These forms will be very useful later when we introduce the inverse of a matrix, vector spaces, and linear transformations. They give us a compact way to represent systems and highlight the structure behind the equations. For now, let us look at an example to see how this works in practice.
Given \(A = \begin{bmatrix} 1 & 2 & 1 & 3 \\ 0 & 2 & 1 & -2 \\ 2 & 1 & 4 & 1 \end{bmatrix}\) as the coefficient matrix and \(X = \begin{bmatrix} 1 \\ 2 \\ 0 \\ 1 \end{bmatrix}\).
Solution
To write the system of linear equation, we need the column vector for the constant, \(b). Thus first we compute the right-hand side \(b = AX\):
\[
b
= \begin{bmatrix} 1 & 2 & 1 & 3 \\ 0 & 2 & 1 & -2 \\ 2 & 1 & 4 & 1 \end{bmatrix}
\begin{bmatrix} 1 \\ 2 \\ 0 \\ 1 \end{bmatrix}
= \begin{bmatrix}
1(1)+2(2)+1(0)+3(1) \\
0(1)+2(2)+1(0)-2(1) \\
2(1)+1(2)+4(0)+1(1)
\end{bmatrix}
= \begin{bmatrix} 8 \\ 2 \\ 5 \end{bmatrix}.
\]
The augmented matrix \([A \mid b]\) for the system \(AX=b\) is
\[
\left[\, A \mid b \,\right]
= \left[ \begin{array}{cccc|c}
1 & 2 & 1 & 3 & 8 \\
0 & 2 & 1 & -2 & 2 \\
2 & 1 & 4 & 1 & 5
\end{array} \right].
\]
Exercise
In Exercises \(\PageIndex{1}\) - \(\PageIndex{12}\), row and column vectors \(\vec{u}\) and \(\vec{v}\) are defined. Find the product \(\vec{u}\vec{v}\), where possible.

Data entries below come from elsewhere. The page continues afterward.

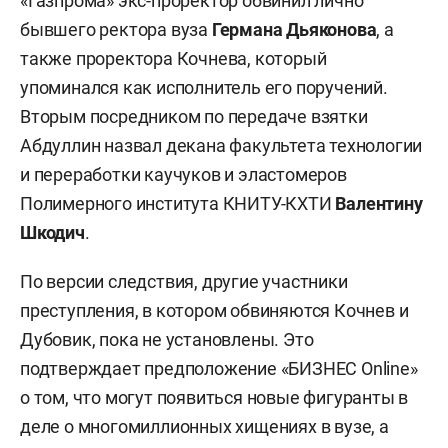
«Газпрома» экс-проректор обвинил лично
бывшего ректора вуза
Германа Дьяконова
, а
также проректора Кочнева, который
упоминался как исполнитель его поручений.
Вторым посредником по передаче взятки
Абдуллин назвал декана факультета технологии
и переработки каучуков и эластомеров
Полимерного института КНИТУ-КХТИ
Валентину
Шкодич
.
По версии следствия, другие участники
преступления, в котором обвиняются Кочнев и
Дубовик, пока не установлены. Это
подтверждает предположение «БИЗНЕС Online»
о том, что могут появиться новые фигуранты в
деле о многомиллионных хищениях в вузе, а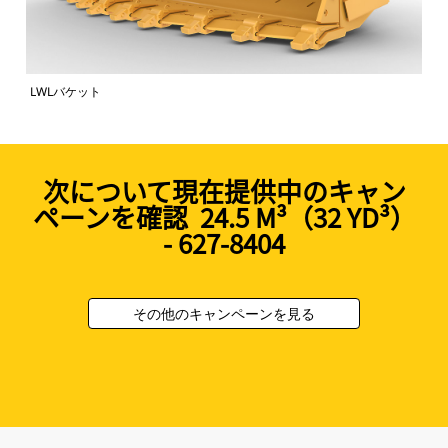
LWLバケット
次について現在提供中のキャン
ペーンを確認 24.5 M³（32 YD³）
- 627-8404
その他のキャンペーンを見る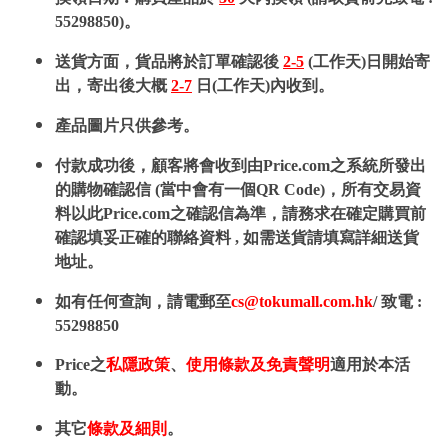
55298850)。
送貨方面，貨品將於訂單確認後
2-5
(工作天)日開始寄
出，寄出後大概
2-7
日(工作天)內收到。
產品圖片只供參考。
付款成功後，顧客將會收到由Price.com之系統所發出
的購物確認信 (當中會有一個QR Code)，所有交易資
料以此Price.com之確認信為準，請務求在確定購買前
確認填妥正確的聯絡資料 , 如需送貨請填寫詳細送貨
地址。
如有任何查詢，請電郵至
cs@tokumall.com.hk
/ 致電 :
55298850
Price之
私隱政策
、
使用條款及免責聲明
適用於本活
動。
其它
條款及細則
。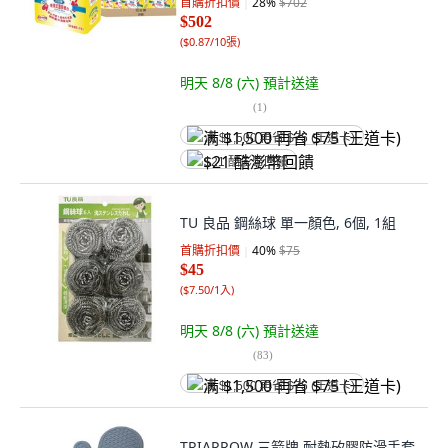
首購折扣價
28
%
$702
$502
(
$0.87/10張
)
明天 8/8 (六)
預計送達
(
1
)
满 $1,500 再省 $75 (王道卡)
$21 酷澎幣回饋
TU 良品 鋼絲球 單一顏色, 6個, 1組
首購折扣價
40
%
$75
$45
(
$7.50/1入
)
明天 8/8 (六)
預計送達
(
83
)
满 $1,500 再省 $75 (王道卡)
TRIARROW 三箭牌 耐熱矽膠防滑手套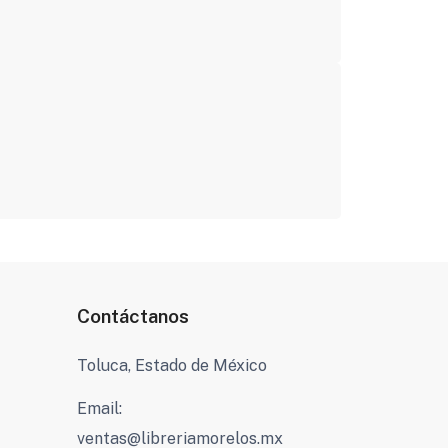
Contáctanos
Toluca, Estado de México
Email:
ventas@libreriamorelos.mx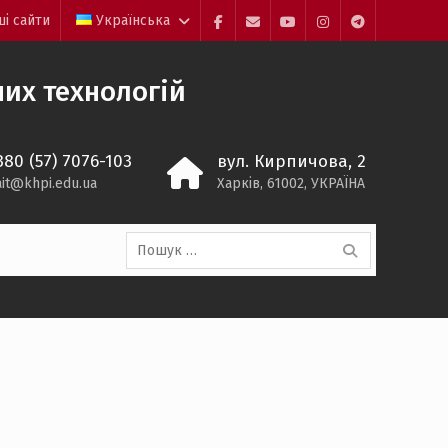
ші сайти
Українська
Facebook
Mail
YouTube
Instagram
Telegram
SAIT
их технологій
380 (57) 7076-103
вул. Кирпичова, 2
ait@khpi.edu.ua
Харків, 61002, УКРАЇНА
Пошук: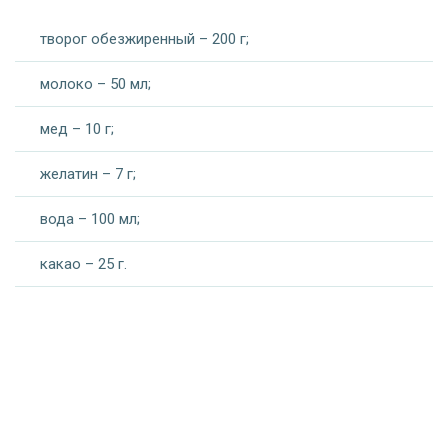
творог обезжиренный – 200 г;
молоко – 50 мл;
мед – 10 г;
желатин – 7 г;
вода – 100 мл;
какао – 25 г.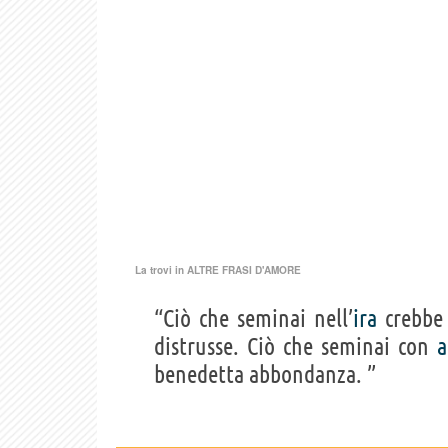
La trovi in
ALTRE FRASI D'AMORE
“Ciò che seminai nell’
ira
crebbe
distrusse. Ciò che seminai con
benedetta abbondanza. ”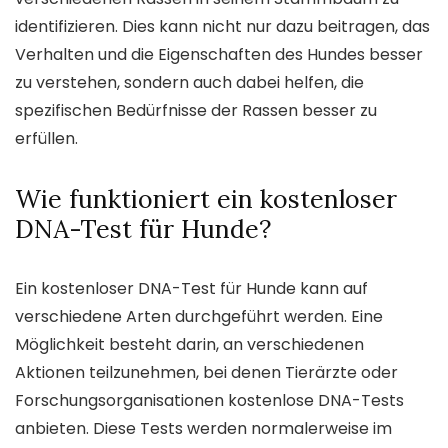
identifizieren. Dies kann nicht nur dazu beitragen, das
Verhalten und die Eigenschaften des Hundes besser
zu verstehen, sondern auch dabei helfen, die
spezifischen Bedürfnisse der Rassen besser zu
erfüllen.
Wie funktioniert ein kostenloser
DNA-Test für Hunde?
Ein kostenloser DNA-Test für Hunde kann auf
verschiedene Arten durchgeführt werden. Eine
Möglichkeit besteht darin, an verschiedenen
Aktionen teilzunehmen, bei denen Tierärzte oder
Forschungsorganisationen kostenlose DNA-Tests
anbieten. Diese Tests werden normalerweise im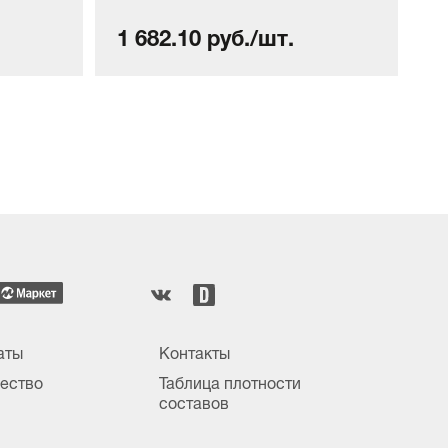
1 682.10 руб./шт.
1
аты
Контакты
ество
Таблица плотности
составов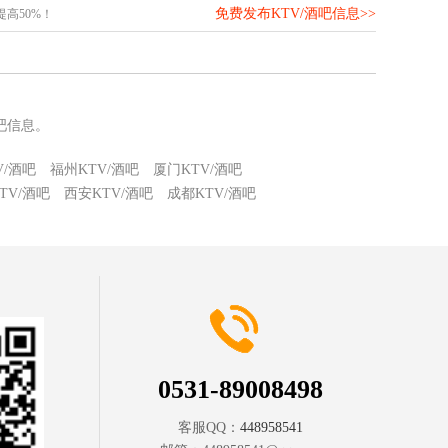
免费发布KTV/酒吧信息>>
高50%！
吧信息。
V/酒吧
福州KTV/酒吧
厦门KTV/酒吧
TV/酒吧
西安KTV/酒吧
成都KTV/酒吧
0531-89008498
客服QQ：
448958541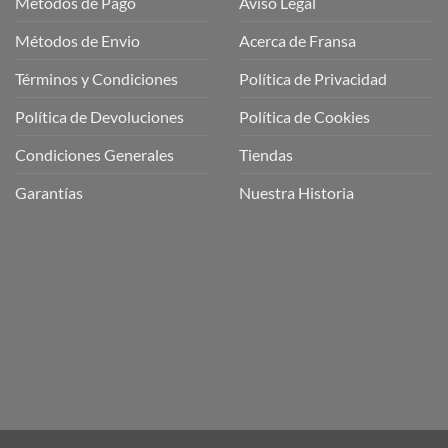
Métodos de Pago
Aviso Legal
Métodos de Envio
Acerca de Fransa
Términos y Condiciones
Política de Privacidad
ubre
Política de Devoluciones
Política de Cookies
a
a
Condiciones Generales
Tiendas
ctos
agaming!
Garantías
Nuestra Historia
o
r
as
én
oso
o
bre
ros
a
ios
n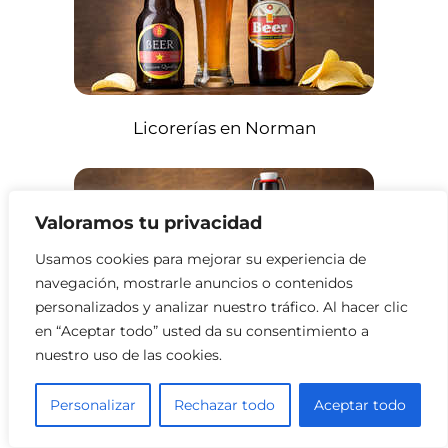
Licorerías en Norman
Valoramos tu privacidad
Usamos cookies para mejorar su experiencia de
navegación, mostrarle anuncios o contenidos
personalizados y analizar nuestro tráfico. Al hacer clic
en “Aceptar todo” usted da su consentimiento a
nuestro uso de las cookies.
Licorerías en Edmond
Personalizar
Rechazar todo
Aceptar todo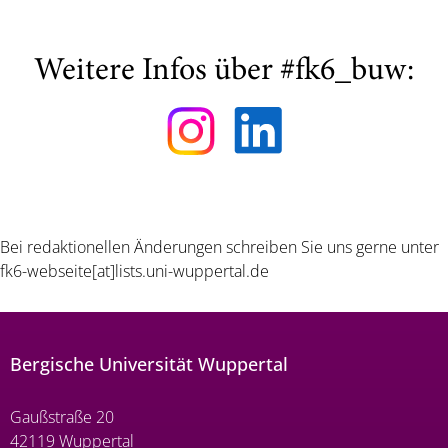
Weitere Infos über #fk6_buw:
Bei redaktionellen Änderungen schreiben Sie uns gerne unter
fk6-webseite[at]lists.uni-wuppertal.de
Bergische Universität Wuppertal
Gaußstraße 20
42119 Wuppertal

\(u=\left[\begin{array}{cc}{1}&{-4}\end{array}\right]\quad v=\left[\begin{array}{c}{-2}\\{5}\end{array}\right]\)
- Answer
-
\(-22\)
\(u=\left[\begin{array}{cc}{2}&{3}\end{array}\right]\quad v=\left[\begin{array}{c}{7}\\{-4}\end{array}\right]\)
- Answer
-
\(2\)
\(\vec{u}=\left[\begin{array}{cc}{1}&{-1}\end{array}\right]\quad\vec{v}=\left[\begin{array}{c}{3}\\{3}\end{array}\right]\)
- Answer
-
\(0\)
\(a=\left[\begin{array}{cc}{0.6}&{0.8}\end{array}\right]\quad b=\left[\begin{array}{c}{0.6}\\{0.8}\end{array}\right]\)
- Answer
-
\(1\)
\(b =\left[\begin{array}{ccc}{1}&{2}&{-1}\end{array}\right]\quad d=\left[\begin{array}{c}{2}\\{1}\\{-1}\end{array}\right]\)
- Answer
-
\(5\)
\(a =\left[\begin{array}{ccc}{3}&{2}&{-2}\end{array}\right]\quad b=\left[\begin{array}{c}{-1}\\{0}\\{9}\end{array}\right]\)
- Answer
-
\(-21\)
\(a=\left[\begin{array}{ccc}{8}&{-4}&{3}\end{array}\right]\quad b=\left[\begin{array}{c}{2}\\{4}\\{5}\end{array}\right]\)
- Answer
-
\(15\)
\(a=\left[\begin{array}{ccc}{-3}&{6}&{1}\end{array}\right]\quad b=\left[\begin{array}{c}{1}\\{-1}\\{1}\end{array}\right]\)
- Answer
-
\(-8\)
\(a=\left[\begin{array}{cccc}{1}&{2}&{3}&{4}\end{array}\right]\quad b=\left[\begin{array}{c}{1}\\{-1}\\{1}\\{-1}\end{array}\right]\)
- Answer
-
\(-2\)
\(b=\left[\begin{array}{cccc}{6}&{2}&{-1}&{2}\end{array}\right]\quad c=\left[\begin{array}{c}{3}\\{2}\\{9}\\{5}\end{array}\right]\)
- Answer
-
\(23\)
\(a=\left[\begin{array}{ccc}{1}&{2}&{3}\end{array}\right]\quad b=\left[\begin{array}{c}{3}\\{2}\end{array}\right]\)
- Answer
-
Not possible.
\(\vec{u}=\left[\begin{array}{cc}{2}&{-5}\end{array}\right]\quad\vec{v}=\left[\begin{array}{c}{1}\\{1}\\{1}\end{array}\right]\)
- Answer
-
Not possible.
In Exercises \(\PageIndex{13}\) - \(\PageIndex{27}\), matrices \(A\) and \(B\) are defined.
- Give the dimensions of \(A\) and \(B\). If the dimensions properly match, give the dimensions of \(AB\) and \(BA\).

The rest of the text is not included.